INSTRUCTIONS TO FOLLOW:
I need every line of the material below that includes the string "info".

THE RECORDS:
——

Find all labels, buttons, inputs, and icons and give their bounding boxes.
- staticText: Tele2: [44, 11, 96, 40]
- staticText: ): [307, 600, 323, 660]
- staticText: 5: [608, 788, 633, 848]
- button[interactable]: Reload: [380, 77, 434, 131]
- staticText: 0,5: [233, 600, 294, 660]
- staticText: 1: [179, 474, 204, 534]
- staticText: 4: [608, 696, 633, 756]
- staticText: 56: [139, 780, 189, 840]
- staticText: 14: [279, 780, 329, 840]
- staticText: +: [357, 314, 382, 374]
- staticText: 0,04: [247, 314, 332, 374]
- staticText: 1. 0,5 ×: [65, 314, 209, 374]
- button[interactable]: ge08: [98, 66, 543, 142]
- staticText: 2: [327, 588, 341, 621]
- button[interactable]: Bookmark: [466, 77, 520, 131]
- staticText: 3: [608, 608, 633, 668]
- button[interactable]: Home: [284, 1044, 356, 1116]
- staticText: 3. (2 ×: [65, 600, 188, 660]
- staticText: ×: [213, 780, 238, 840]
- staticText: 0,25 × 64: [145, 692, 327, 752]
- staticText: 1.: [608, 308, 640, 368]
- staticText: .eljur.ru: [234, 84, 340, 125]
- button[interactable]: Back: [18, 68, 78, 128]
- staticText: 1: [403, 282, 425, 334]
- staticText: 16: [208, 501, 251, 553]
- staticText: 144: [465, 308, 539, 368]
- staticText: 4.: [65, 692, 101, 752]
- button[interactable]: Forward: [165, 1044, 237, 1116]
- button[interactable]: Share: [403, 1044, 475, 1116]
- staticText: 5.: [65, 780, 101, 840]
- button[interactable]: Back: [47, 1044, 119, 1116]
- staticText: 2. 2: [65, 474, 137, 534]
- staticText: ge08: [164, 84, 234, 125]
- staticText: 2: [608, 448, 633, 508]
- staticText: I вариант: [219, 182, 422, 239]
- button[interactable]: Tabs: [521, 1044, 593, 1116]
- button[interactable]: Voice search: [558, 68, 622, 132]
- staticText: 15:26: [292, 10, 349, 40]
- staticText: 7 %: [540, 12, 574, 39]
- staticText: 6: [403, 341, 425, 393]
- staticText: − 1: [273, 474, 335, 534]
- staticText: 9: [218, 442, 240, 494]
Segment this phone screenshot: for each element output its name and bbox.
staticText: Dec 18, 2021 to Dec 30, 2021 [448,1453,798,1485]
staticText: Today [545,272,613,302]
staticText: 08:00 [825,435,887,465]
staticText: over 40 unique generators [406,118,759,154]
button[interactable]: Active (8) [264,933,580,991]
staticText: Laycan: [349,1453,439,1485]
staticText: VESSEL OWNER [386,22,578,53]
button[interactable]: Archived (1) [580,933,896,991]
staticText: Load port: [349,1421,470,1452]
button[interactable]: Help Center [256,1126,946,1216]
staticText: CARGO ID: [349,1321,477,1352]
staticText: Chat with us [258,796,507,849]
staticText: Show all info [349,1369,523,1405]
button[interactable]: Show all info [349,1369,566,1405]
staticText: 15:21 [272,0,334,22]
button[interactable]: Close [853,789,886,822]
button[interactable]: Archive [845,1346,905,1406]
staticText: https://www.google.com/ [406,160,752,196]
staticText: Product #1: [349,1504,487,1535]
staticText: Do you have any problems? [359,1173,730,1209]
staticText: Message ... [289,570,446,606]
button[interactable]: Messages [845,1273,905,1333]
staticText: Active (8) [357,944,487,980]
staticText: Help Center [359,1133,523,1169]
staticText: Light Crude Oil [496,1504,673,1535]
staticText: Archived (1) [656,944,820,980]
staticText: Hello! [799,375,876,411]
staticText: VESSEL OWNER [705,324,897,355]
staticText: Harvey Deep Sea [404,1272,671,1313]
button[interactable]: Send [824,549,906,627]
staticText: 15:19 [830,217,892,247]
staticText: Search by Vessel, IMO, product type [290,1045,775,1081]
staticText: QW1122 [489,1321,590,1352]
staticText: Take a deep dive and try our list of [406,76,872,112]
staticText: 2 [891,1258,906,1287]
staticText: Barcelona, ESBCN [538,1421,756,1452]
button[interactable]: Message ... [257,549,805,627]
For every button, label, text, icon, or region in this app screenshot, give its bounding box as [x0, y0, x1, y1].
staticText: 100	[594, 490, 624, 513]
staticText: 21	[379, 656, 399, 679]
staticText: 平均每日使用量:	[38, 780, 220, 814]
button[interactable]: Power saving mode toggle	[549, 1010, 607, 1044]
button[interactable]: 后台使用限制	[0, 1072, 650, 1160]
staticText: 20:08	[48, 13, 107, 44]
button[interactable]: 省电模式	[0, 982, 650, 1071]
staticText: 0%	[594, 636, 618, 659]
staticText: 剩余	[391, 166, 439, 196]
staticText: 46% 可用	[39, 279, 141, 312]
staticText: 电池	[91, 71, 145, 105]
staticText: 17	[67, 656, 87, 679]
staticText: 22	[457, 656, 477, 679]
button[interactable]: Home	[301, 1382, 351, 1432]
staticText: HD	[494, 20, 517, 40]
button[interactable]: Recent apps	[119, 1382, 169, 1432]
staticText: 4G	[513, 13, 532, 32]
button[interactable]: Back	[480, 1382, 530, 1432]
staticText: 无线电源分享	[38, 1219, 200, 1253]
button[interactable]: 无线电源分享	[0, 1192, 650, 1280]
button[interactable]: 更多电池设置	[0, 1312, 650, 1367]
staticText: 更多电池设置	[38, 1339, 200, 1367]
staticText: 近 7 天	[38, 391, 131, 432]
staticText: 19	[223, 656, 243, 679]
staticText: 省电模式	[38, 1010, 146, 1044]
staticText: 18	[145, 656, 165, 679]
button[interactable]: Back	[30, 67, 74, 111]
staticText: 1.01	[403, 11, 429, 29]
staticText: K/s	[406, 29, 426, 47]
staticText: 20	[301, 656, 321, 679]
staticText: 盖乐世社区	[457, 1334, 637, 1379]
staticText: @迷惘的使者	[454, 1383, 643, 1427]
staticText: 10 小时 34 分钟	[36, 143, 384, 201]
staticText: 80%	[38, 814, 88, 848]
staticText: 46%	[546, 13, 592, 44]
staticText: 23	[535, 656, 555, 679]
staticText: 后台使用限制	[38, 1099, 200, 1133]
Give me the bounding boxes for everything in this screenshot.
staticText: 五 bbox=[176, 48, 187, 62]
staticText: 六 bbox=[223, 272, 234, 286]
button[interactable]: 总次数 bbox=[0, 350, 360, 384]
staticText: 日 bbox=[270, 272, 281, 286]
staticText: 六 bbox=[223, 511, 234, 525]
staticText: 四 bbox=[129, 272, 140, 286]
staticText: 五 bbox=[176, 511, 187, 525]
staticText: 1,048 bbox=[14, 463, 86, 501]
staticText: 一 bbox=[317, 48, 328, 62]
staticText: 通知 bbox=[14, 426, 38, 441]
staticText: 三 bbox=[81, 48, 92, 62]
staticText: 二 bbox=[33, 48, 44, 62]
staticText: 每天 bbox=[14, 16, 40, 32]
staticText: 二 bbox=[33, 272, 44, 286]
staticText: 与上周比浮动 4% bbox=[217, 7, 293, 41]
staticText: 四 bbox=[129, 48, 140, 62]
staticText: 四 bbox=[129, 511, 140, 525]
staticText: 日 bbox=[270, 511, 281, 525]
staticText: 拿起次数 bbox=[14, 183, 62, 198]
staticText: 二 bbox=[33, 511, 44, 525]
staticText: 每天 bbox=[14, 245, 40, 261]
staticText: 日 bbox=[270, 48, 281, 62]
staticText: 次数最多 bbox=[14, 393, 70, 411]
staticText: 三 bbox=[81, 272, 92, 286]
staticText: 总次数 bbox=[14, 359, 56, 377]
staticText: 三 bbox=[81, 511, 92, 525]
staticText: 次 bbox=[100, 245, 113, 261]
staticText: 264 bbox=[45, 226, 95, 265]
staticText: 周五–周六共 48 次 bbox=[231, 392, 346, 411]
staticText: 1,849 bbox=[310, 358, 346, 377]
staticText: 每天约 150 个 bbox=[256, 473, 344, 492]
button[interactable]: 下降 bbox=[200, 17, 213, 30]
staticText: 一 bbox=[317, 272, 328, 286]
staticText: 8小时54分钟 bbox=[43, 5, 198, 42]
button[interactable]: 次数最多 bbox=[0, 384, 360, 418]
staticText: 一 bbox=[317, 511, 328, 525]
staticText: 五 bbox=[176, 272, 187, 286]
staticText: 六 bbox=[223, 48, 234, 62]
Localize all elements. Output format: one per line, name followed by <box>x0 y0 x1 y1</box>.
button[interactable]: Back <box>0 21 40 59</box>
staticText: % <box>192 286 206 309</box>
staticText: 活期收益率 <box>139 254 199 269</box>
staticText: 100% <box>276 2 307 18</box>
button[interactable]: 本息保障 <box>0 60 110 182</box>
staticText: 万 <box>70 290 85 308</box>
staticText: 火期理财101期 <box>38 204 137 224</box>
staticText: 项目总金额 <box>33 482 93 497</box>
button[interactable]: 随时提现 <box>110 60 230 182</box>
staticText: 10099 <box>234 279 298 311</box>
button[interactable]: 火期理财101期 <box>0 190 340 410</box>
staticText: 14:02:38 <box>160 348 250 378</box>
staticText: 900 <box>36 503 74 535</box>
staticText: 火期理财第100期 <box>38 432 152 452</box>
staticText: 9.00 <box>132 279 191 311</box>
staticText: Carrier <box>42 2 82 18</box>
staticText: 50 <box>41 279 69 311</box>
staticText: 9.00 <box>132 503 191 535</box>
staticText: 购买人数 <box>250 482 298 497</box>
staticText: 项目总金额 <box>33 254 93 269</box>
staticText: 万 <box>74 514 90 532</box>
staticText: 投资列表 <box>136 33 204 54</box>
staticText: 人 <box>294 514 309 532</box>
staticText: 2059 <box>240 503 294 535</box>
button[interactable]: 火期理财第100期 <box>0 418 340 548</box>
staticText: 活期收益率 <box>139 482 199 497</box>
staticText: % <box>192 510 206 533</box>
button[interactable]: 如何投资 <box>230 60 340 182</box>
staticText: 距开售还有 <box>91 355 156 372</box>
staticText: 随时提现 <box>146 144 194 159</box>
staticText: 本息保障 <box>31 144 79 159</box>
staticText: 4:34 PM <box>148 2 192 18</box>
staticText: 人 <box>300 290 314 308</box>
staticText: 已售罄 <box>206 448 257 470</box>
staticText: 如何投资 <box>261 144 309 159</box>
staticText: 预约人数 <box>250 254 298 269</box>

——

SOLUTION TO THIS EXERCISE:
staticText: Show all info [349,1369,523,1405]
button[interactable]: Show all info [349,1369,566,1405]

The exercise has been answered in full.